__THE TASK__. Output the span of lines from the one that contains "Image resolution: width=1024" through the end of the records, inclusive, exactly as written and free of pictures.

───── RAW DATA ─────

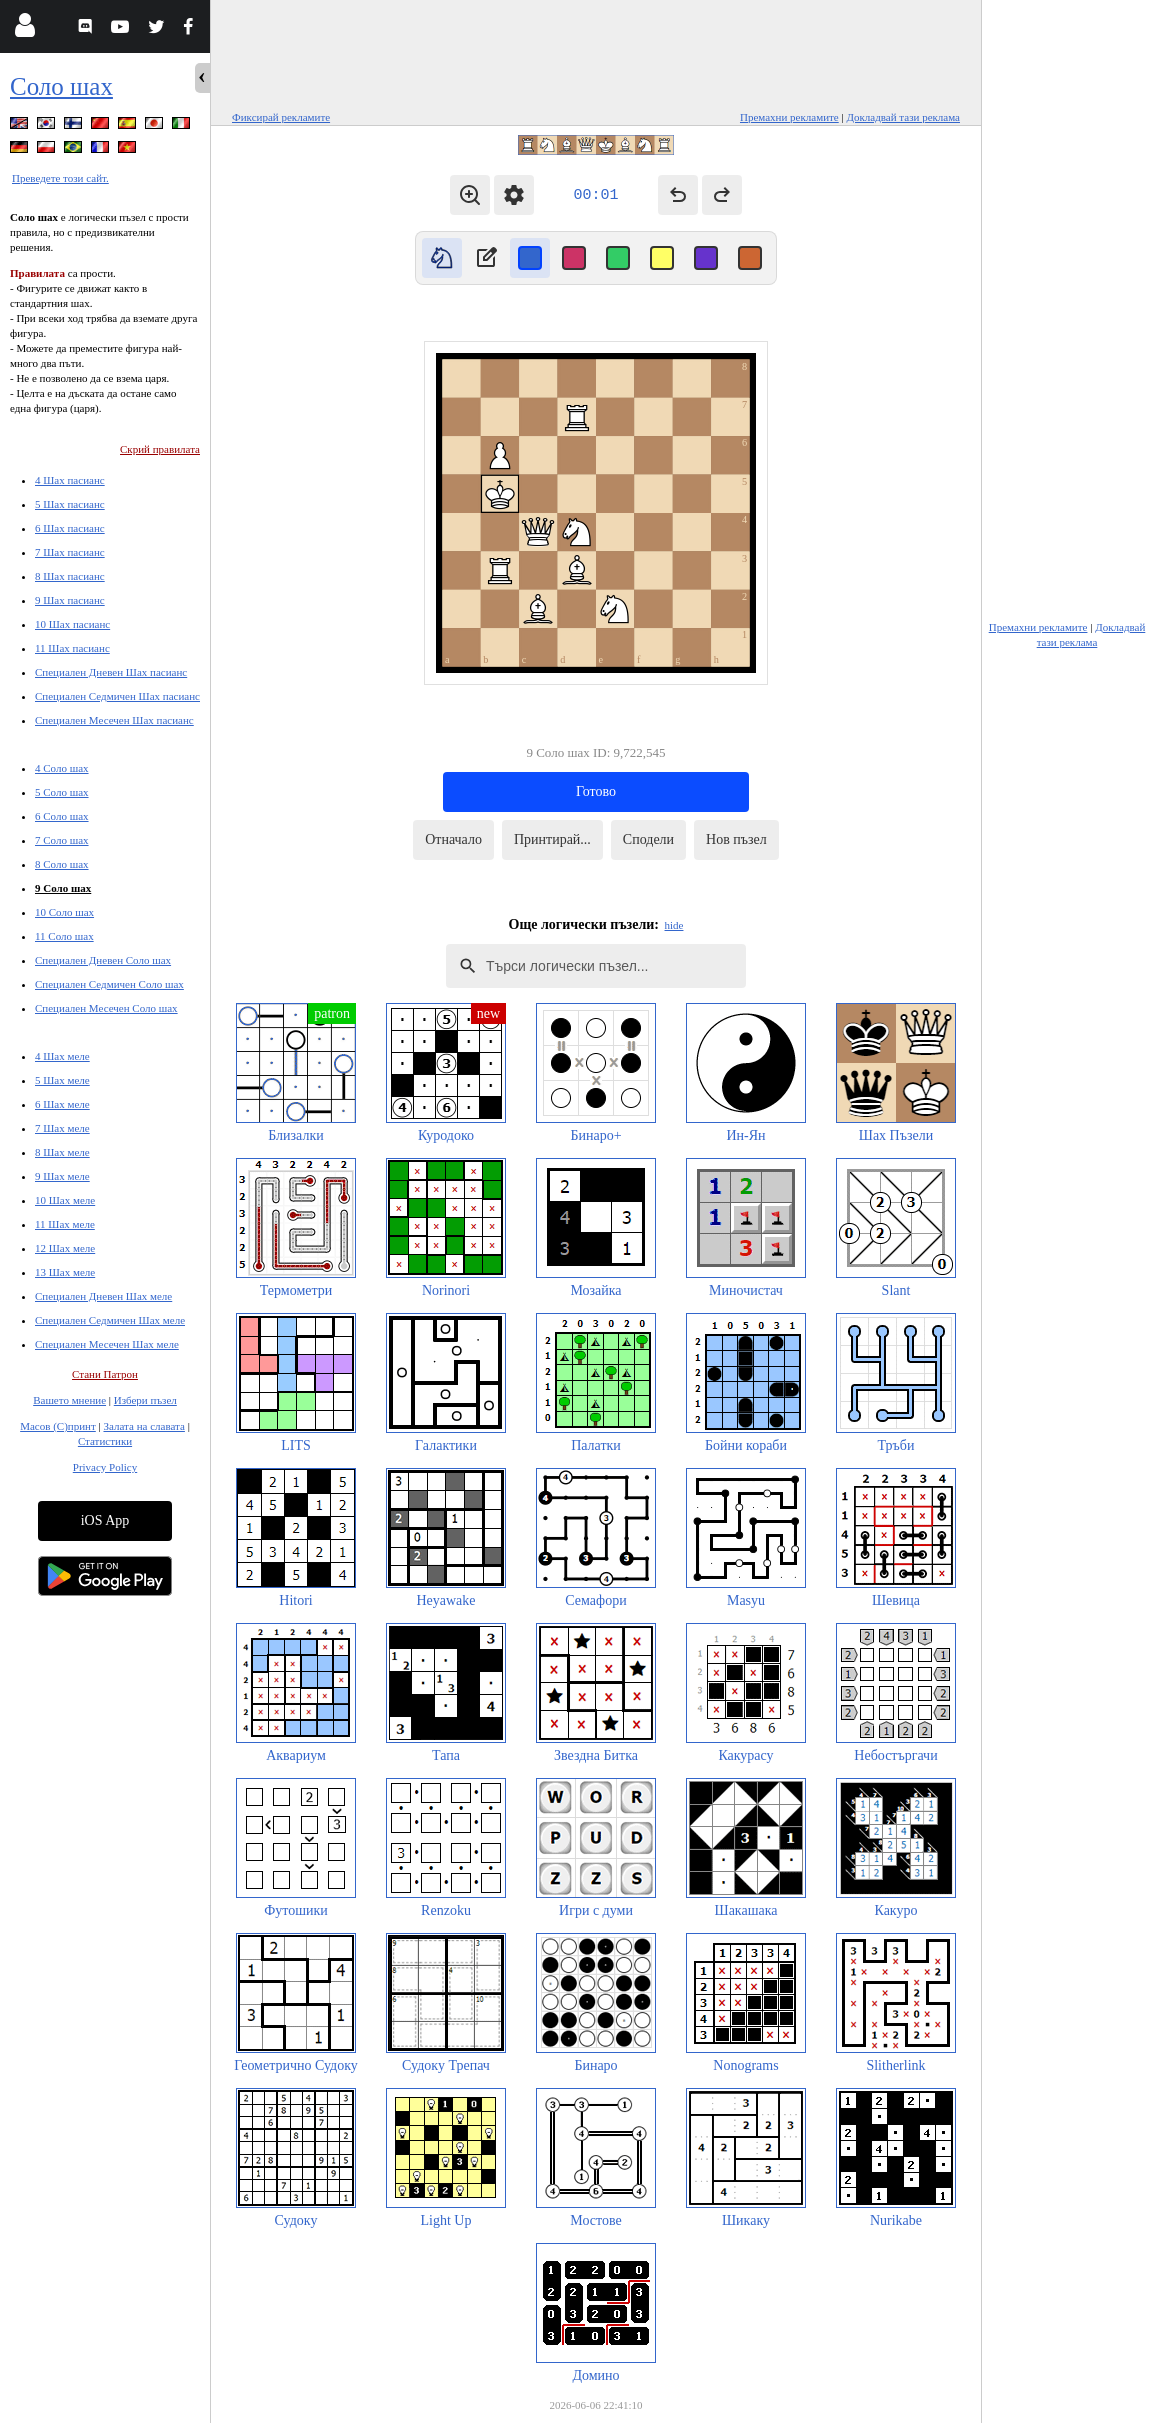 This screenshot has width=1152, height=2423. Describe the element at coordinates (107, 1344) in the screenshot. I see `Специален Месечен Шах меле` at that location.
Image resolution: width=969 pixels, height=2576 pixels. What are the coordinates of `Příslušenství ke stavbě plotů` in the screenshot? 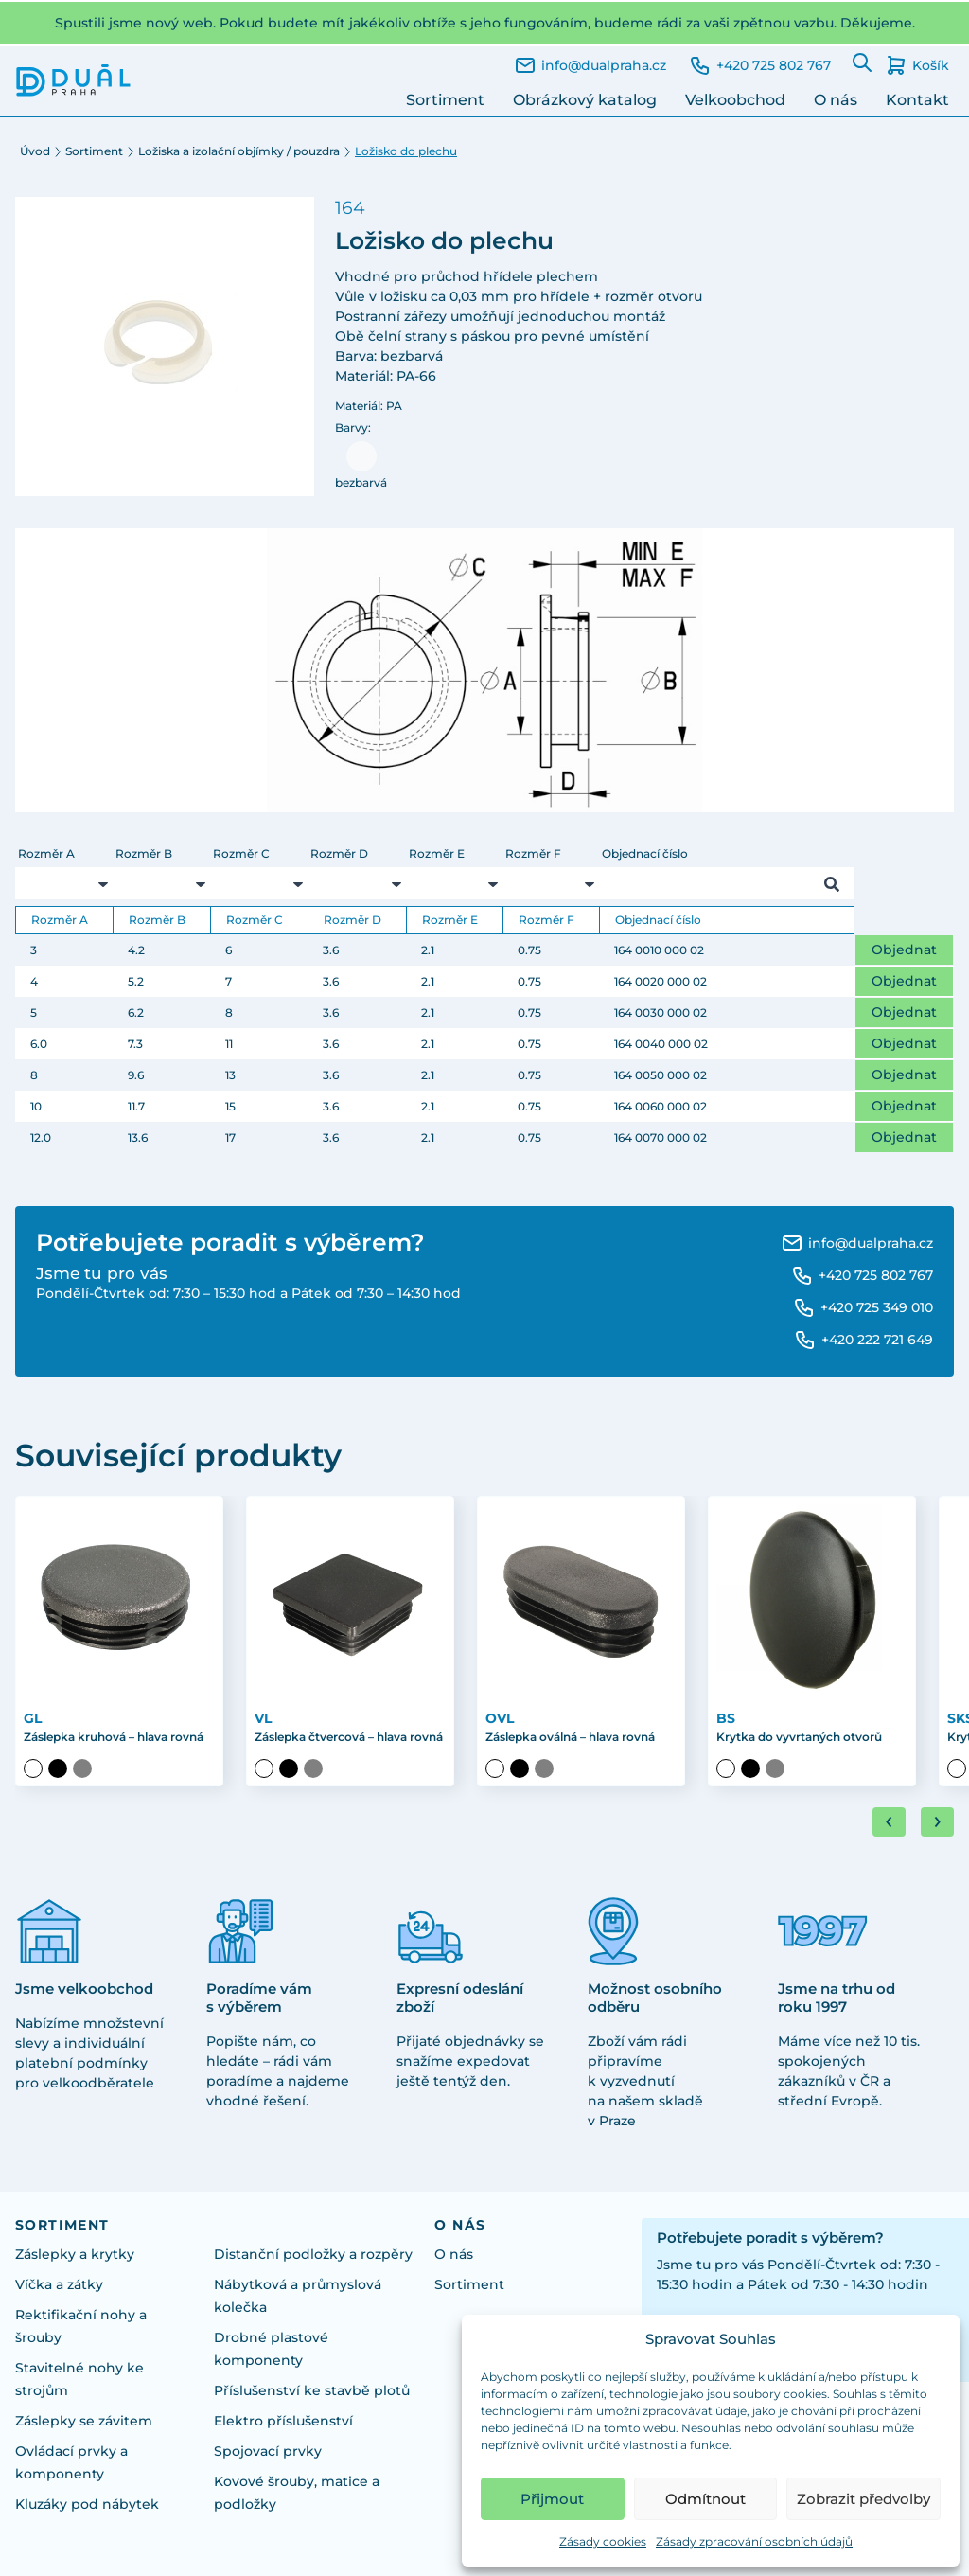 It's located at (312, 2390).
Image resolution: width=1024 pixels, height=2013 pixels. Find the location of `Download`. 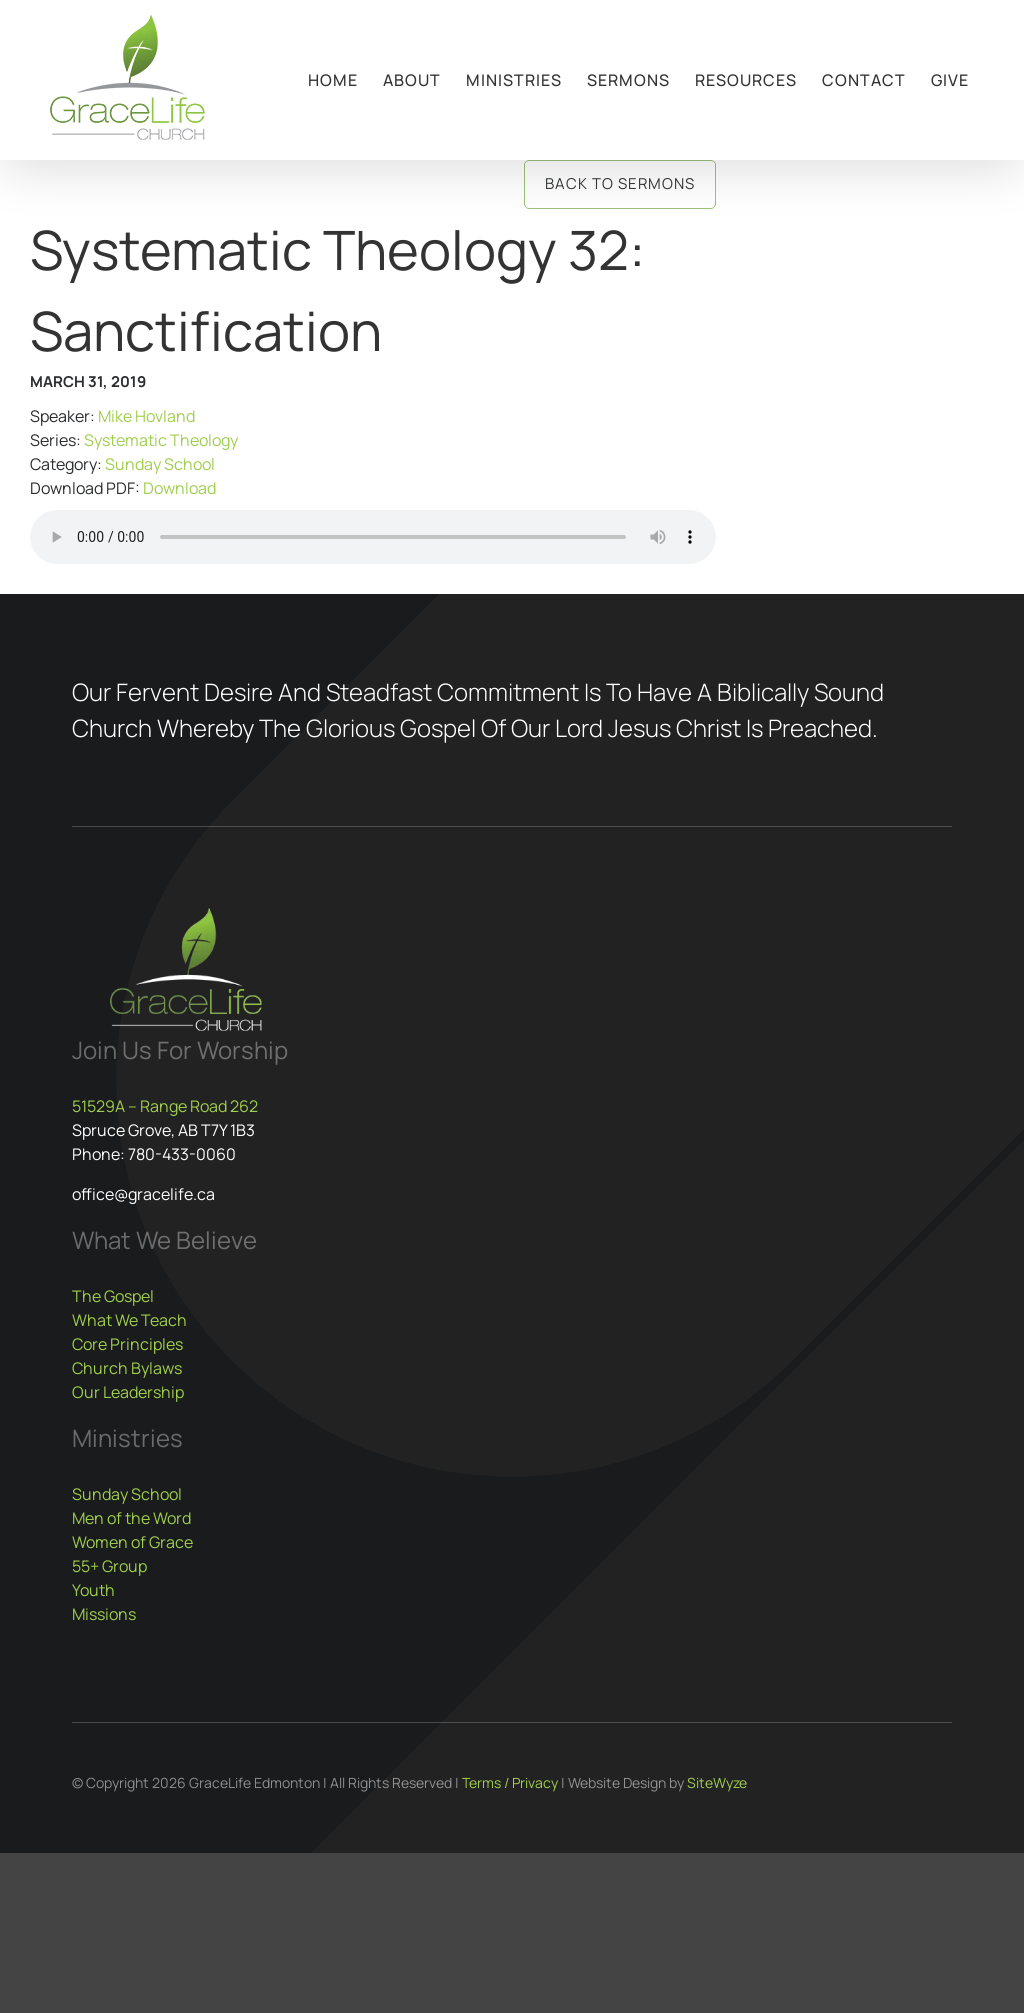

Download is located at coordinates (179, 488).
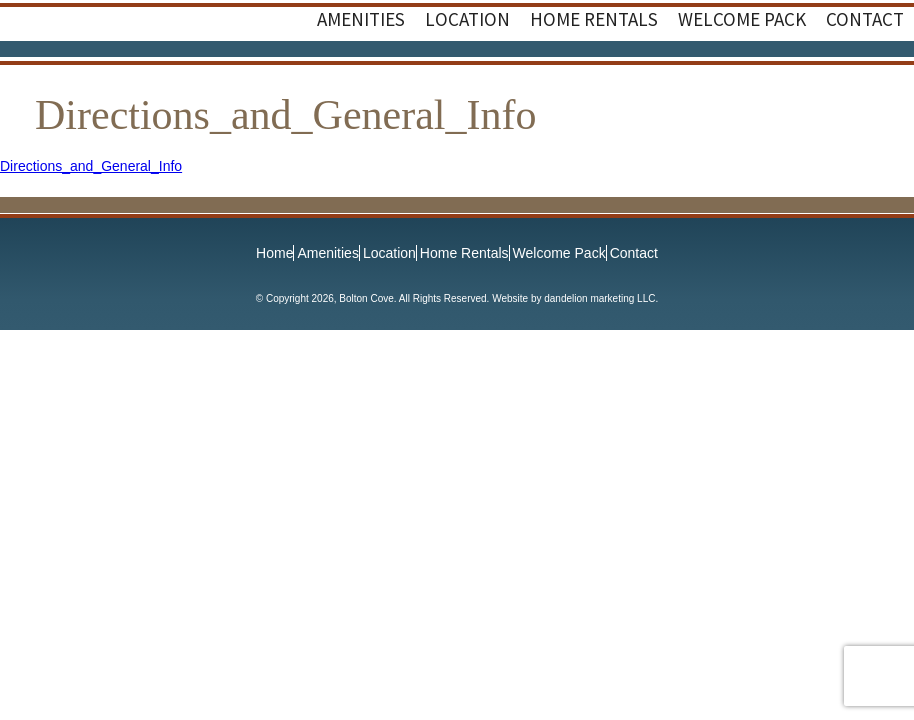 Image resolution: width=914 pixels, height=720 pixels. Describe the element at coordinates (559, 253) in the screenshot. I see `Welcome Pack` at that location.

─────

__RESPONSE__.
Image resolution: width=1024 pixels, height=2013 pixels. Find the location of `Download`. 

Download is located at coordinates (179, 488).
 Image resolution: width=914 pixels, height=720 pixels. Describe the element at coordinates (559, 253) in the screenshot. I see `Welcome Pack` at that location.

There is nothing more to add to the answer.